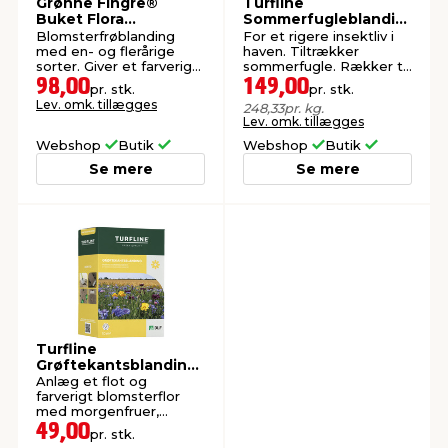
Grønne Fingre®
Turfline
Buket Flora
Sommerfugleblandin
blomsterfrø 800 g
g blomsterfrø 0,6 kg
Blomsterfrøblanding
For et rigere insektliv i
med en- og flerårige
haven. Tiltrækker
sorter. Giver et farverigt
sommerfugle. Rækker til
blomsterflor i haven.
60 m².
98,00
149,00
pr. stk.
pr. stk.
Lev. omk. tillægges
248,33
pr. kg.
Lev. omk. tillægges
Webshop
Butik
Webshop
Butik
Se mere
Se mere
Turfline
Grøftekantsblanding
100 gram
Anlæg et flot og
farverigt blomsterflor
med morgenfruer,
kornblomster, valmuer
49,00
pr. stk.
og solsikker.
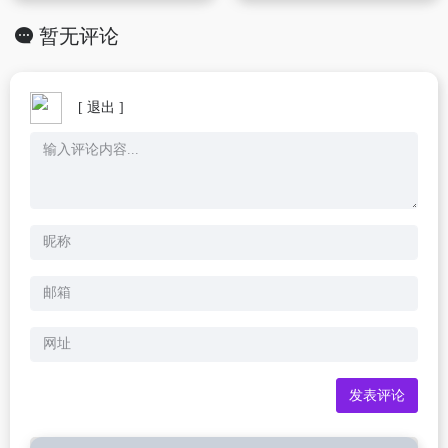
暂无评论
[ 退出 ]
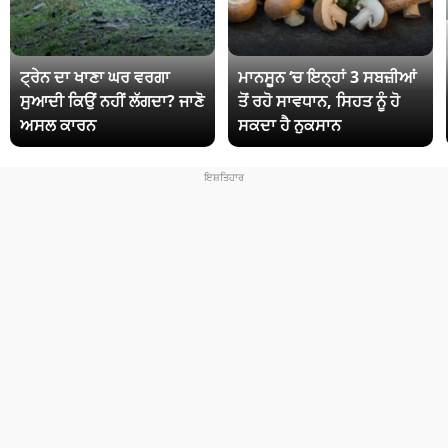
ਟ੍ਰੇਨ ਦਾ ਖਾਣਾ ਘਰ ਵਰਗਾ
ਮਾਨਸੂਨ ‘ਚ ਇਨ੍ਹਾਂ 3 ਸਬਜ਼ੀਆਂ
ਸੁਆਦੀ ਕਿਉਂ ਨਹੀਂ ਲੱਗਦਾ? ਜਾਣੋ
ਤੋਂ ਰਹੋ ਸਾਵਧਾਨ, ਸਿਹਤ ਨੂੰ ਹੋ
ਅਸਲ ਕਾਰਨ
ਸਕਦਾ ਹੈ ਨੁਕਸਾਨ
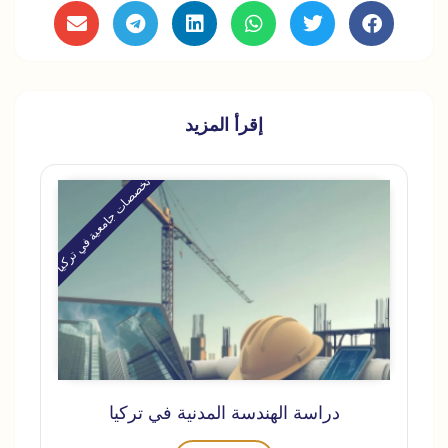
إقرأ المزيد
تخصصات جامعية في تركيا
دراسة الهندسة المدنية في تركيا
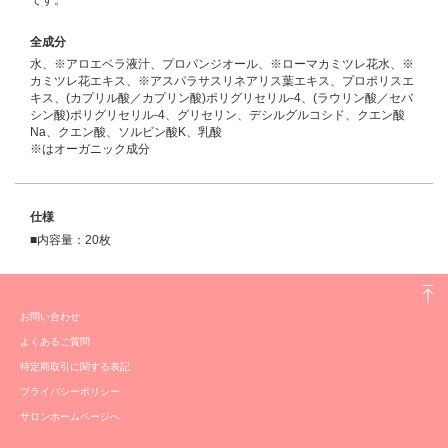
です。
全成分
水、※アロエベラ液汁、プロパンジオール、※ローマカミツレ花水、※
カミツレ花エキス、※アスパラサスリネアリス葉エキス、プロポリスエ
キス、(カプリル酸／カプリン酸)ポリグリセリル-4、(ラウリン酸／セバ
シン酸)ポリグリセリル-4、グリセリン、デシルグルコシド、クエン酸
Na、クエン酸、ソルビン酸K、乳酸
※はオーガニック成分
仕様
■内容量：20枚
お問い合わせ
よくあるご質問
特定商取引に関する表記
プライバシーポリシー
サロンホームページへ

· · ·

## Your objective
Quote everything in the listing above exactly; pictures are the only thing to omit.

## Exercise output
Grønne Fingre®
Turfline
Buket Flora
Sommerfugleblandin
blomsterfrø 800 g
g blomsterfrø 0,6 kg
Blomsterfrøblanding
For et rigere insektliv i
med en- og flerårige
haven. Tiltrækker
sorter. Giver et farverigt
sommerfugle. Rækker til
blomsterflor i haven.
60 m².
98,00
149,00
pr. stk.
pr. stk.
Lev. omk. tillægges
248,33
pr. kg.
Lev. omk. tillægges
Webshop
Butik
Webshop
Butik
Se mere
Se mere
Turfline
Grøftekantsblanding
100 gram
Anlæg et flot og
farverigt blomsterflor
med morgenfruer,
kornblomster, valmuer
49,00
pr. stk.
og solsikker.
暂无评论
[ 退出 ]
ਟ੍ਰੇਨ ਦਾ ਖਾਣਾ ਘਰ ਵਰਗਾ
ਮਾਨਸੂਨ ‘ਚ ਇਨ੍ਹਾਂ 3 ਸਬਜ਼ੀਆਂ
ਸੁਆਦੀ ਕਿਉਂ ਨਹੀਂ ਲੱਗਦਾ? ਜਾਣੋ
ਤੋਂ ਰਹੋ ਸਾਵਧਾਨ, ਸਿਹਤ ਨੂੰ ਹੋ
ਅਸਲ ਕਾਰਨ
ਸਕਦਾ ਹੈ ਨੁਕਸਾਨ
إقرأ المزيد
تخصصات جامعية في تركيا
دراسة الهندسة المدنية في تركيا
です。
全成分
水、※アロエベラ液汁、プロパンジオール、※ローマカミツレ花水、※
カミツレ花エキス、※アスパラサスリネアリス葉エキス、プロポリスエ
キス、(カプリル酸／カプリン酸)ポリグリセリル-4、(ラウリン酸／セバ
シン酸)ポリグリセリル-4、グリセリン、デシルグルコシド、クエン酸
Na、クエン酸、ソルビン酸K、乳酸
※はオーガニック成分
仕様
■内容量：20枚
お問い合わせ
よくあるご質問
特定商取引に関する表記
プライバシーポリシー
サロンホームページへ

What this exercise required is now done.